Pages full of cut-off pieces to be rounded into towers -- 14 of them to be exact -- Little flags on each of them. Walls of masonry, the sides, the back, the frontal facade… all cut out and glued with extensive use of UHU, which might be the first childhood step towards narcotics, fronting nail polish and acetone.  I do not regret the hours I spent handcrafting.  By the end of the semester, I had my own little medieval château that I guarded on top of my wardrobe, away from all my monstrous friends, especially the neighbour’s kids. They would have destroyed my many hours spent in one swift envious strike given half the chance. To be honest, I myself did not have the heart to trash it by playing myself. 


For some time, a strange line-up of buildings stood on the wardrobe as if they were a dissonant group of postmodernist architectural samples.  Eventually, like all non-traumatic childhood memories, the recollection of my châteaus' outcome vanished without a trace. 

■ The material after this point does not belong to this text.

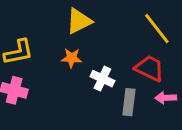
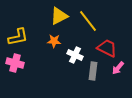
yellow line: (157, 29) -> (88, 21), moved
pink arrow: (166, 98) -> (118, 68), turned -48

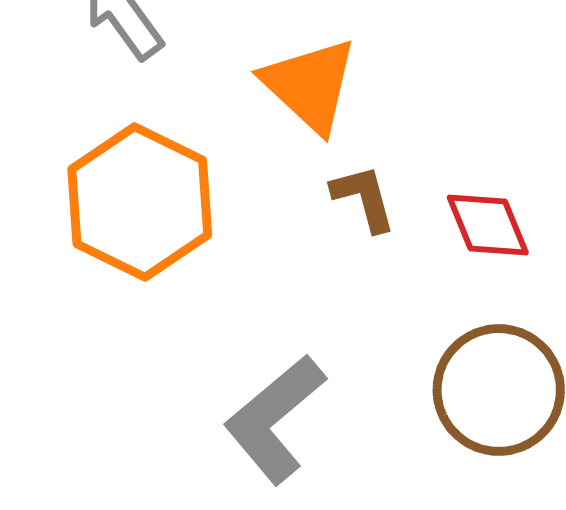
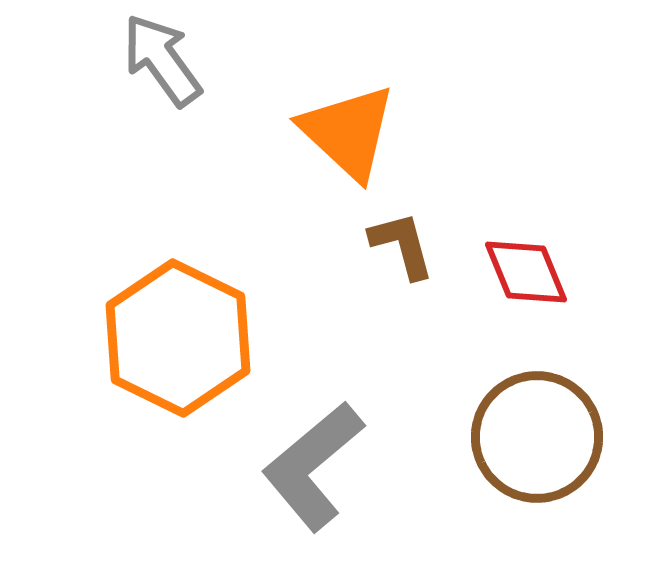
orange hexagon: (140, 202) -> (178, 338), moved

Years later, on a ferry crossing from the European to the Asian side of Istanbul, I found myself thinking of those châteaus and imagining the cut-off marks of Haydarpasa. In my case, an expected reasonable human reaction to this encounter would have been a tremendous joy for the re-discovery of my cut-off château. However, this was not the case. For me, it was not a rediscovery of a lost time, nor a boxed-up feeling belonging to childhood. It was an incredible overlap of time within a split of a second, which took me to that engineering mindset of crafting. 


‘Building is a noun, as well as a verb’ the voice of an old professor rang in my ears. 


As the ferry sailed away, I soaked up the gentle afternoon sun reflecting from the south facade of the magnificent train station of Haydarpasa.